# Almont Mi GOB car show.



## alleyyooper (Sep 20, 2017)

*Almont* is a village in Lapeer County in the U.S. state of Michigan. The population was 2,674 at the 2010 census.
Almont is approximately 40 miles north of Detroit.

We passed up two other shows Saturday to attend this one, a bad choice. It is the first one we have entered in our book as to never ever attend again.
A real good old boy network show for sure.
There was a street off the main street that ran down to the corner near a church. Some cars like ours were directed to park in the church parking lot. If you were listed as a Almont resident you were to park on the street you also got a street spot if you were a friend or relative of a Almont resident. Once that street was filled with those persons then people with shiny cars were parked in the street. Fifty cars/trucks were on that street we registered as # 37 and were parked in a corner of the church parking lot.

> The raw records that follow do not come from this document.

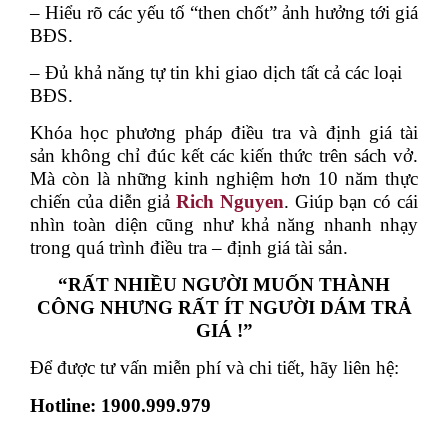
– Hiểu rõ các yếu tố “then chốt” ảnh hưởng tới giá
BĐS.
– Đủ khả năng tự tin khi giao dịch tất cả các loại
BĐS.
Khóa học phương pháp điều tra và định giá tài
sản
không chỉ đúc kết các kiến thức trên sách vở.
Mà còn là những kinh nghiệm hơn 10 năm thực
chiến của diễn giả
Rich Nguyen
. Giúp bạn có cái
nhìn toàn diện cũng như khả năng nhanh nhạy
trong quá trình điều tra – định giá tài sản.
“RẤT NHIỀU NGƯỜI MUỐN THÀNH
CÔNG NHƯNG RẤT ÍT NGƯỜI DÁM TRẢ
GIÁ !”
Để được tư vấn miễn phí và chi tiết, hãy liên hệ:
Hotline: 1900.999.979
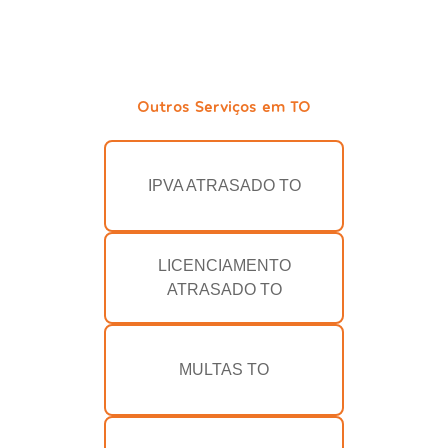
Outros Serviços em TO
IPVA ATRASADO TO
LICENCIAMENTO
ATRASADO TO
MULTAS TO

This rat rod had a cross cut saw blade for a sun visor.







 

A nice street rod, paint was thin and you could see the black primer under neath the yellow.





Very nice early Ford street rod.





A Dodge drag car.





Street Rod.





66 Ford T bird, My choice for best in show. Non Almont car.





 Al


----------



## alleyyooper (Sep 20, 2017)

57 Ford Voted best Modified car, I agreed as it was a nice clean mod. The color was chocolate, doesn't show well in the pictures.













Chevy PU.






Chevy rug rat grocery hauler.






48 Dodge truck.






 Al


----------



## alleyyooper (Sep 20, 2017)

Another nice old Dodge PU.





Challanger rag top, work in progress.





Hudson Hornet. Kare said she thought this one should be best in show. Didn't make it.











64 Ford.







Voted Best Orginal in the show. As you can see it is in no way orginal. owners was brother to one of thre snow organizers







Buick T type 87 made, bought new in 87 by the owner is all orginal includeing the paint.
Was parked in no mans land church parking lot.






1985 Buick Limited collectors edition Orginal except thr fluids, tires and exhust system.
Again banished to the church yard.







We saw many cars turned away from the show that arrived after the 12:00 sign in time despite lots of church parking lot room. We also seen some come after 1:30 & 2:00 PM that were allowed in, assumed they had preregistered. Also had many that parked in the lot behind our car that belonged to the post office and a bar.

 Al


----------